I took the black feathers and Dan took the imitation fish. Once we stopped the engine the boat settled into the rhythm of the swell coming in off the sea and we threw our lines over the side. The fish started biting almost as soon as the lines were in the water. I had one but Dan hauled in four. He and Galen took to them with a heavy stick and the side of the boat was soon spattered with blood as they took the blow to the back of the head and were delivered in the bucket. My fish was too small to keep and went back over the side and the lines went back into the water.
Dan soon had another lineful and for 10 minutes or so it became difficult to keep up with the activity. The fish tumbling into the bottom of the boat, the smack of the stick and the bucket filling up with fish that still twitched and trembled.

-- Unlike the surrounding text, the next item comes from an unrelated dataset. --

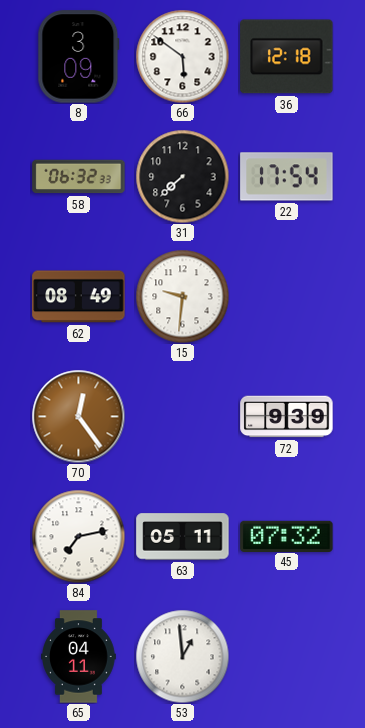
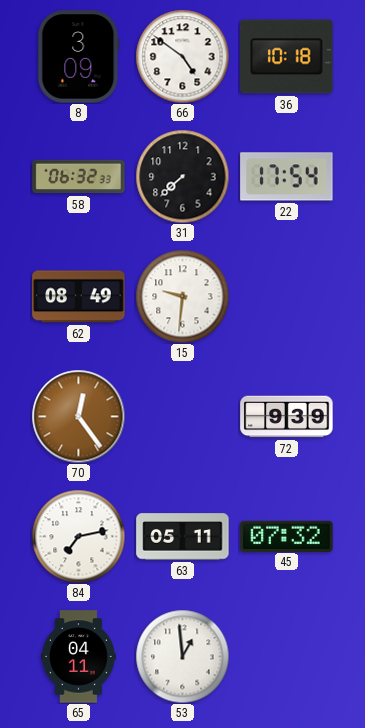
66: 5:51 -> 4:51
36: 12:18 -> 10:18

Someone shouted that we were close to the rocks. The boat had drifted quickly and we were only twenty five yards off Owen Island. So the lines were hauled in and the motor turned back on and we headed to where the terns and gannets owned the wind. The lines went out again and before his line had unravelled into the deep Dan was pulling it back again with another 6 fish on his hooks.
We now had more than enough fish for supper so the motor went back on and we drove back through the sea, heading into the wind and the swell, trying to angle into the waves so we weren’t caught with too much swell.
The fish were not big. There was only one that was about 12 inches and felt heavy in the hand. The others were about 9 – 10 inches long but the small ones often taste better.
Back at the Cottage I gutted then down on the beach. The gulls were not as insistent as they can sometimes be. Other fishermen had come in that afternoon and there had been a glut of guts and heads for them to feast on. My hands were soon mired in their black blood. I kept there heads on to help them hold their shape on the barbecue.
I had to beg a lemon from behind the bar in Arundel’s whilst buying the evenings first pint of Murphy’s. I tried to explain that it was for the mackerel but the girl told me that she knew we were up to tequila slammers.
I put half the mackerel in a bowl in the fridge. The rest were cut with the gutting knife and left to rest for a while in the juice of the lemon and some paprika whilst we relit the barbecue.
They were delicious. The skins blackened and charred but the meat was light and sweet underneath. The smaller fish were better. The bigger fish can sometimes taste too much of mackerel the meat sitting heavy in the mouth.
Listening to the easy Canadian folk of Doug Paisley.